Forthcoming, 103 Northwestern Law Review issue 1 (2009)
This Article examines whether the Define and Punish clause of the Constitution empowers Congress to criminalize foreign conduct unconnected to the United States. Answering this question requires exploring the Constitution’s Piracies and Felonies provision. While it is hard to believe this can still be said of any constitutional provision, no previous work has examined the scope of the Piracies and Felonies powers. Yet the importance of this inquiry is more than academic. Despite its obscurity, the Piracies and Felonies power is the purported Art. I basis for a statute currently in force, which represents Congress’s most aggressive use of universal jurisdiction. Moreover, the limits on Congress’s power under the Felonies power are directly applicable to the more widely-used power to punish Offenses Against the Law of Nations.
The Article shows that the Define and Punish Clause only clearly allows Congress to criminalize purely foreign conduct in the case of piracy. Certain interpretations of the clause would also allow Congress to universally legislate regarding other crimes that, like piracy, international law clearly treats as universally cognizable. But the clause certainly does not allow regulating foreign conduct that has no connection to the U.S. if it is not a universal crime in international law. Even the liberal interpretation of the provision casts serious doubt on the constitutionality of several major statutes applying UJ to drug and terrorism-related offenses that do not involve the U.S. in any way. The stricter interpretation would foreclose much of the foreign litigation under the Alien Tort Statute.

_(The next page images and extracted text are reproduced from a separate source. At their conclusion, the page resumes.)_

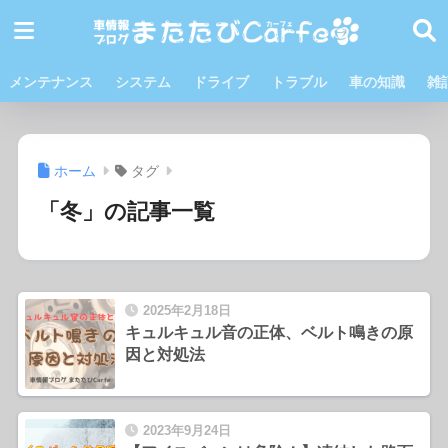
メンテナンス
システム
ドライブ
トラブル
車の知識
雑
ホーム
タグ
「冬」の記事一覧
2025年2月18日
キュルキュル音の正体、ベルト鳴きの原
因と対処法
2023年9月24日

The analysis begins with the text of Clause 10, which contains a striking double redundancy. All piracies are felonies, and also offenses against the law of nations. Piracy, however, was the only crime that fell under universal jurisdiction. By singling out Piracy, Clause 10 refers to the one thing that makes it different from other felonies and offenses. This suggests that the clause gives Congress the power to punish piracy the same way as all other nations did – universally. But by listing piracy separately from the two categories of which it is a part, the Constitution indicates that Congress’s universal jurisdiction powers over piracy should not be imputed to other felonies or offenses.
This reading of the clause comports with how it was understood by the Framers and the jurists of the early Republic. The Article brings together an exhaustive array of sources bearing on the jurisdictional scope of Clause 10. It charts its origins and purposes in the Articles of Confederation, its reception at constitutional convention and ratifying process, and the subsequent understanding of it by the leading legal authorities of the time. The Article looks to the views not only of jurists like James Wilson, John Marshall and Joseph Story, but also to the interpretation put on the clause by the executive and legislative branches. These authorities had to confront the limits of the clause against the backdrop of some of the most daunting foreign affairs challenges of the day, such as the preservation of U.S. neutrality, and the campaign against the transatlantic slave trade. Almost without exception, the sources support the view that Congress could only punish purely foreign conduct in the case of piracy.